[The task]
Below are records; how many of their lines hold the string "from"? Reply with nothing but the number.

[Saved entries]
┄┄┄┄┄┄┄┄┄┄

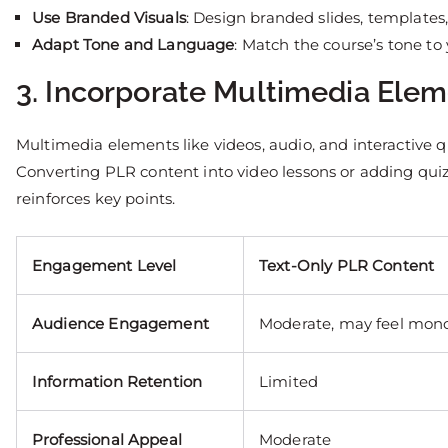
Use Branded Visuals
: Design branded slides, templates
Adapt Tone and Language
: Match the course’s tone to
3. Incorporate Multimedia Ele
Multimedia elements like videos, audio, and interactive 
Converting PLR content into video lessons or adding qu
reinforces key points.
Engagement Level
Text-Only PLR Content
Audience Engagement
Moderate, may feel mon
Information Retention
Limited
Professional Appeal
Moderate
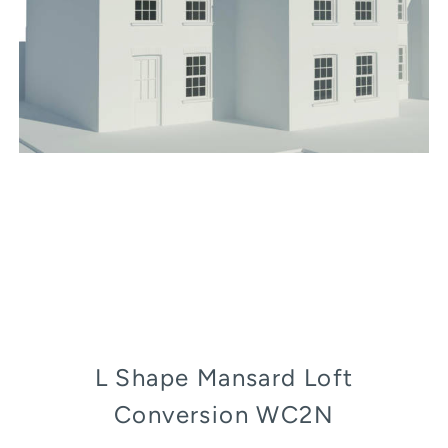
L Shape Mansard Loft
Conversion WC2N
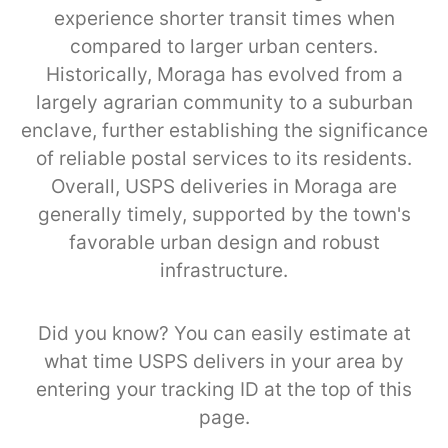
experience shorter transit times when
compared to larger urban centers.
Historically, Moraga has evolved from a
largely agrarian community to a suburban
enclave, further establishing the significance
of reliable postal services to its residents.
Overall, USPS deliveries in Moraga are
generally timely, supported by the town's
favorable urban design and robust
infrastructure.
Did you know? You can easily estimate at
what time USPS delivers in your area by
entering your tracking ID at the top of this
page.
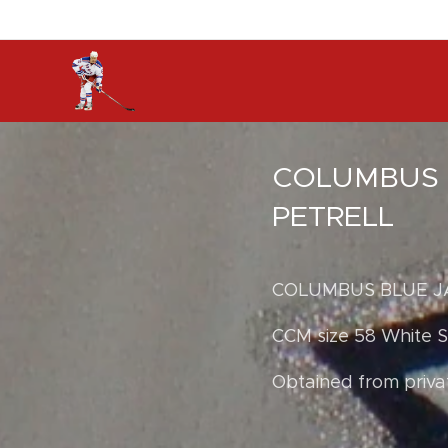
COLUMBUS 
PETRELL
COLUMBUS BLUE J
CCM size 58 White Se
Obtained from priva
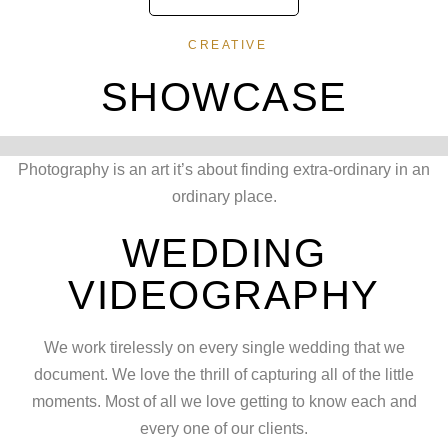
CREATIVE
SHOWCASE
Photography is an art it’s about finding extra-ordinary in an
ordinary place.
WEDDING
VIDEOGRAPHY
We work tirelessly on every single wedding that we
document. We love the thrill of capturing all of the little
moments. Most of all we love getting to know each and
every one of our clients.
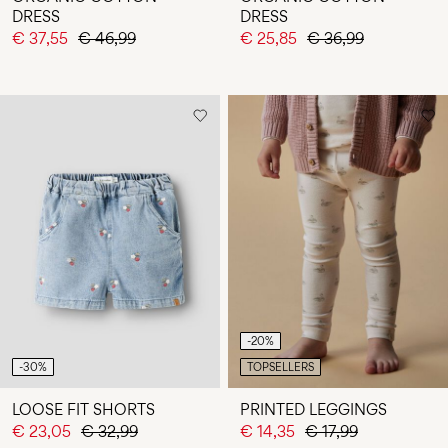
DRESS
DRESS
€ 37,55
€ 46,99
€ 25,85
€ 36,99
-20%
-30%
TOPSELLERS
LOOSE FIT SHORTS
PRINTED LEGGINGS
€ 23,05
€ 32,99
€ 14,35
€ 17,99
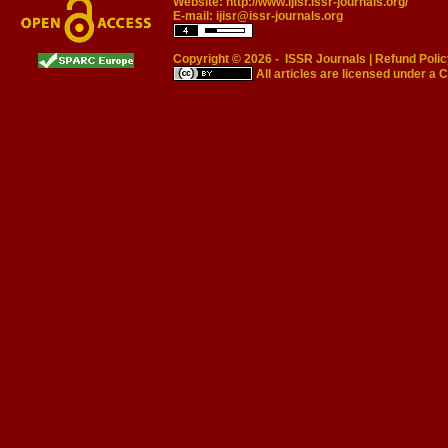
Website:
http://www.ijisr.issr-journals.org/
E-mail:
ijisr@issr-journals.org
Copyright © 2026 -
ISSR Journals
|
Refund Polic
All articles are licensed under a
C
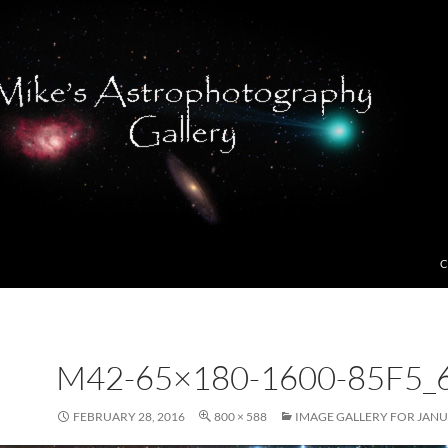
C
M42-65×180-1600-85F5_
FEBRUARY 28, 2016
800 × 588
IMAGE GALLERY FOR JANU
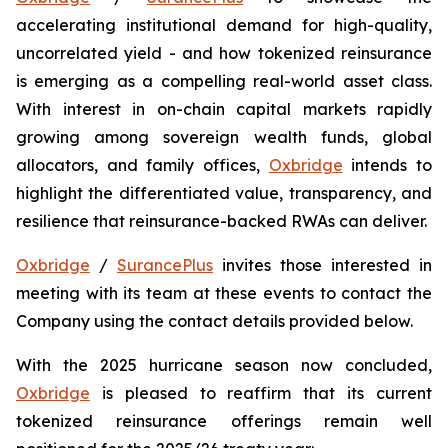
accelerating institutional demand for high-quality,
uncorrelated yield - and how tokenized reinsurance
is emerging as a compelling real-world asset class.
With interest in on-chain capital markets rapidly
growing among sovereign wealth funds, global
allocators, and family offices,
Oxbridge
intends to
highlight the differentiated value, transparency, and
resilience that reinsurance-backed RWAs can deliver.
Oxbridge
/
SurancePlus
invites those interested in
meeting with its team at these events to contact the
Company using the contact details provided below.
With the 2025 hurricane season now concluded,
Oxbridge
is pleased to reaffirm that its current
tokenized reinsurance offerings remain well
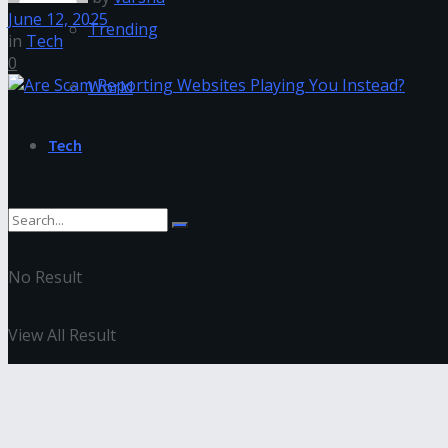
June 12, 2025
Trending
in
Tech
0
World
Tech
No Result
View All Result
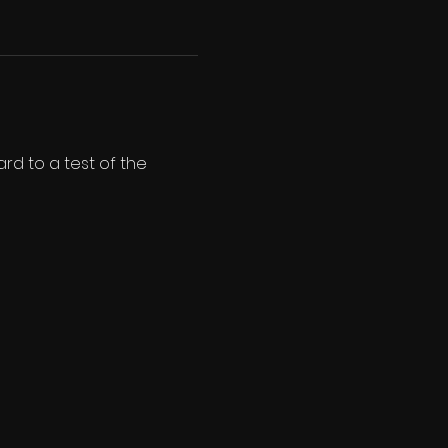
d to a test of the 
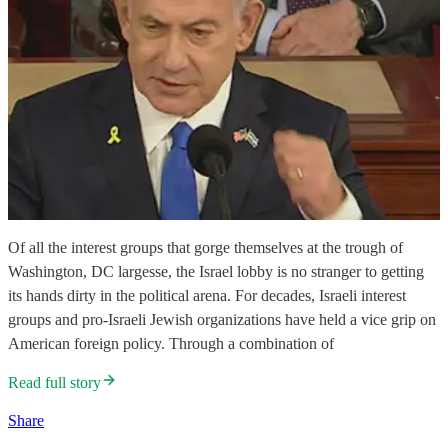
Of all the interest groups that gorge themselves at the trough of
Washington, DC largesse, the Israel lobby is no stranger to getting
its hands dirty in the political arena. For decades, Israeli interest
groups and pro-Israeli Jewish organizations have held a vice grip on
American foreign policy. Through a combination of
Read full story
Share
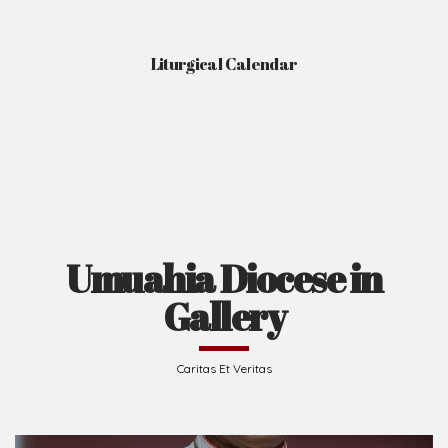
Liturgical Calendar
Umuahia Diocese in
Gallery
Caritas Et Veritas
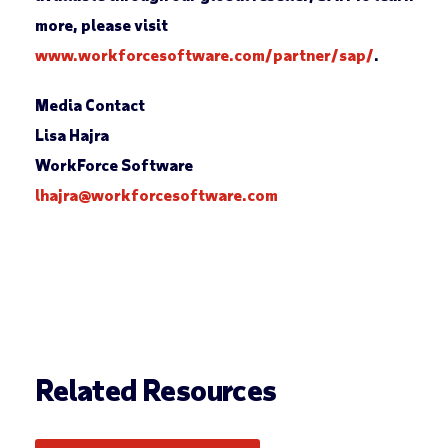
more, please visit
www.workforcesoftware.com/partner/sap/
.
Media Contact
Lisa Hajra
WorkForce Software
lhajra@workforcesoftware.com
Related Resources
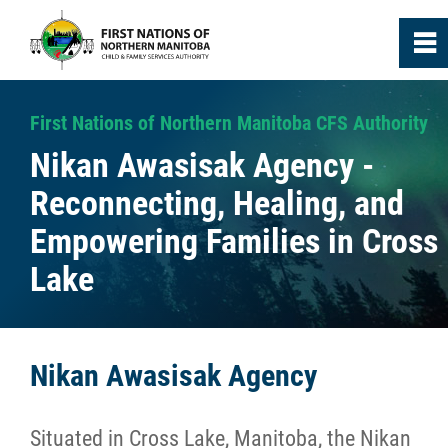
0
~
Home
First Nations of Northern Manitoba CFS Authority
Nikan Awasisak Agency -
About
Reconnecting, Healing, and
Empowering Families in Cross
Agencies
Lake
Media
News
Nikan Awasisak Agency
Annual Reports
Situated in Cross Lake, Manitoba, the Nikan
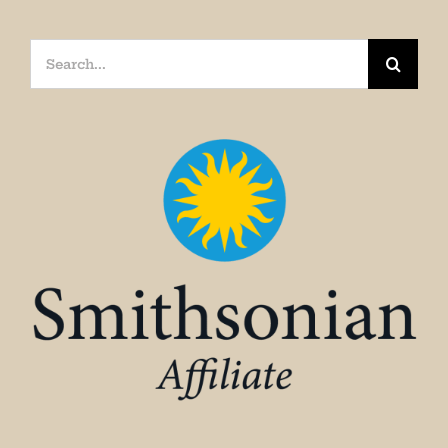
Search
for:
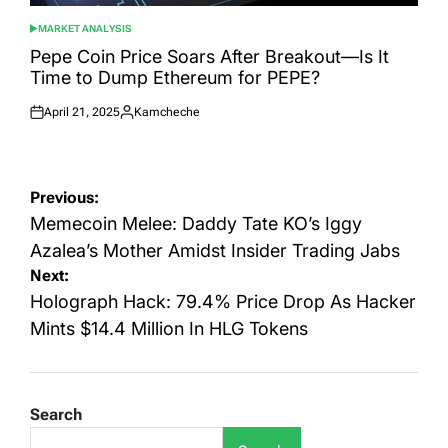
MARKET ANALYSIS
POSTED
IN
Pepe Coin Price Soars After Breakout—Is It
Time to Dump Ethereum for PEPE?
April 21, 2025
Kamcheche
Posted
Posted
on
by
Post
Previous:
navigation
Memecoin Melee: Daddy Tate KO’s Iggy
Azalea’s Mother Amidst Insider Trading Jabs
Next:
Holograph Hack: 79.4% Price Drop As Hacker
Mints $14.4 Million In HLG Tokens
Search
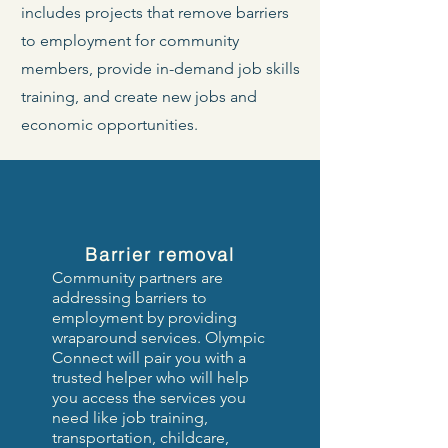
includes projects that remove barriers
to employment for community
members, provide in-demand job skills
training, and create new jobs and
economic opportunities.
Barrier removal
Community partners are
addressing barriers to
employment by providing
wraparound services.
Olympic
Connect will pair you with a
trusted helper who will help
you access the services you
need like job training,
transportation, childcare,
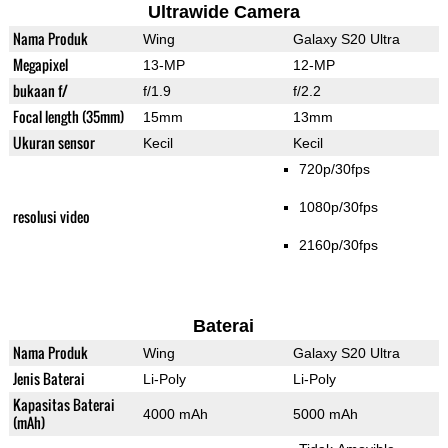
Ultrawide Camera
Nama Produk
Wing
Galaxy S20 Ultra
Megapixel
13-MP
12-MP
bukaan f/
f/1.9
f/2.2
Focal length (35mm)
15mm
13mm
Ukuran sensor
Kecil
Kecil
720p/30fps
1080p/30fps
resolusi video
2160p/30fps
Baterai
Nama Produk
Wing
Galaxy S20 Ultra
Jenis Baterai
Li-Poly
Li-Poly
Kapasitas Baterai
4000 mAh
5000 mAh
(mAh)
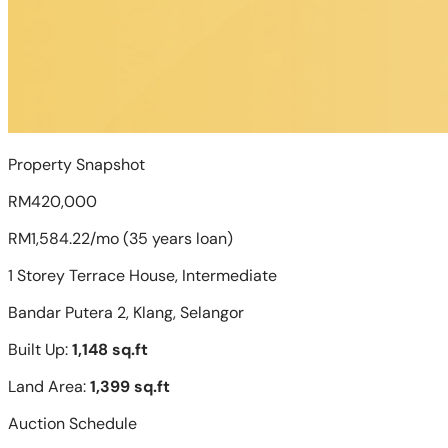
Property Snapshot
RM420,000
RM1,584.22/mo (35 years loan)
1 Storey Terrace House, Intermediate
Bandar Putera 2, Klang, Selangor
Built Up:
1,148 sq.ft
Land Area:
1,399 sq.ft
Auction Schedule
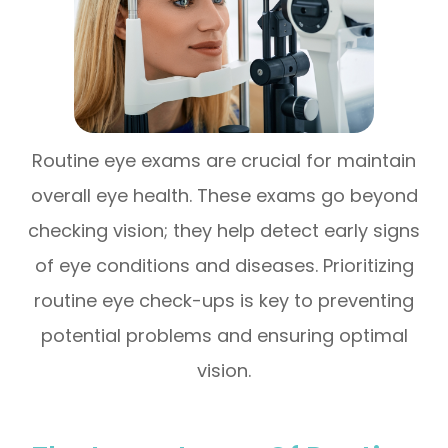
Routine eye exams are crucial for maintain
overall eye health. These exams go beyond
checking vision; they help detect early signs
of eye conditions and diseases. Prioritizing
routine eye check-ups is key to preventing
potential problems and ensuring optimal
vision.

┄┄┄┄┄┄┄┄┄┄

[Expected output]
2